Hanno creato panico fra la popolazione, ma nessun danno alle persone né crolli di edifici le quattro scosse di terremoto - la più forte di magnitudo 4.0 sulla scala Richter, alle 9:25 - registrate fra le 9:07 e le 9:48 nelle Marche, con epicentro fra le province di Macerata e Fermo. La zona è interessata da uno sciame sismico cominciato ad ottobre, poi dall' 8 gennaio, con otto scosse, la più forte delle quali, prima di stamani, registrata domenica 10 gennaio, con magnitudo 3.9. L'epicentro del sisma è stato localizzato fra quattro comuni: Loro Piceno e Sant'Angelo in Pontano (Macerata) e Falerone e Montappone (Fermo). Ma l'onda sismica è stata amplissima, con vetri e pavimenti che hanno tremato dal nord al sud della regione, e decine di chiamate ai vigili del fuoco e ai centralini di polizia e carabinieri, da Macerata ad Ancona, da Ascoli Piceno a San Benedetto del Tronto. "Si è trattato di scosse abbastanza profonde - ha dichiarato ai nostri microfoni il geologo Emanuele Tondi - sullanota faglia geologica chiamata Fiastrone - Fiastrella; la stessa interessata nel 1951 - l'evento si verificò il 14 gennaio - e che nel 1799 provocò molti danni. La nostra è una zona sismica - prosegue Tondi che esclude collegamenti con il terremoto che ha colpito L'Aquila - nessuno può prevedere quando un terremoto si verificherà; l'importante è che le strutture cardine dei nostri comuni, vale a dire scuole, teatri, centri di aggregazione, siano in gradodi far fronte ad eventuali emergenze e situazioni di criticità".

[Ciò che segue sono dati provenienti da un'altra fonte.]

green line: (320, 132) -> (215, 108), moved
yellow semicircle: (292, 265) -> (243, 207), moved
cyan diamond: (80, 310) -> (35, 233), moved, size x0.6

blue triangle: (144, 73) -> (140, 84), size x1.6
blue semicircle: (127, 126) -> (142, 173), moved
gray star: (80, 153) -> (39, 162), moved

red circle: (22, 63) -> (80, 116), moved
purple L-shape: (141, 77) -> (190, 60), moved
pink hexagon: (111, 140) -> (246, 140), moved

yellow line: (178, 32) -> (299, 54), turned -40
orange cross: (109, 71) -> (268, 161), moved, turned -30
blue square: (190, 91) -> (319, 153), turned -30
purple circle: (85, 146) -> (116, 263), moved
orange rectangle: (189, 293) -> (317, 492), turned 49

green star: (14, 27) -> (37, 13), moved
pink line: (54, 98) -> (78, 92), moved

Altre due scosse sono state registrate alle 12.26 e alle 12.40 con la stessa magnitudo 2.7 e una profondità di 22 e 19 chilometri.Poi alle 14.35 la terra ha tremato ancora, questa volta in maniera più forte. La scossa ha, infatti, avuto una magnitudo pari a 4.1 della scala Richter.

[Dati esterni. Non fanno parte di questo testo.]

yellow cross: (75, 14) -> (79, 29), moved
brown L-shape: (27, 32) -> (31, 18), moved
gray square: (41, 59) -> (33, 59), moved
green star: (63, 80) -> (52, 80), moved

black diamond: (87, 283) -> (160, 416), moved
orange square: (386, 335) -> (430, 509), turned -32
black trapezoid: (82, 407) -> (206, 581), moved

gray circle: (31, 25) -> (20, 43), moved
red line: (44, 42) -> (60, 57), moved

La Sala operativa provinciale di protezione civile ha ricevuto in serata una segnalazione di lievi danni, per ora non preoccupanti e che comunque necessitano di ulteriori accertamenti, da parte del Comune di Ripe San Ginesio. Riguardano quattro edifici pubblici e di culto: la scuola materna e asilo nido in località Passo Ripe, la scuola elementare in viale Rimembranza, la chiesa di San Silvestro nella frazione Faveto e la chiesa parrocchiale San Michele in piazza Vittorio Emanuele.  In tutti questi edifici i tecnici hanno riscontrato la presenza di alcune lievi lesioni alle strutture sia portanti che non portanti.  A titolo precauzionale e in attesa degli ulteriori accertamenti da parte dei tecnici della protezione civile regionale, il sindaco Paolo Teodori ha emanato un'ordinanza di chiusura temporanea degli edifici in questione.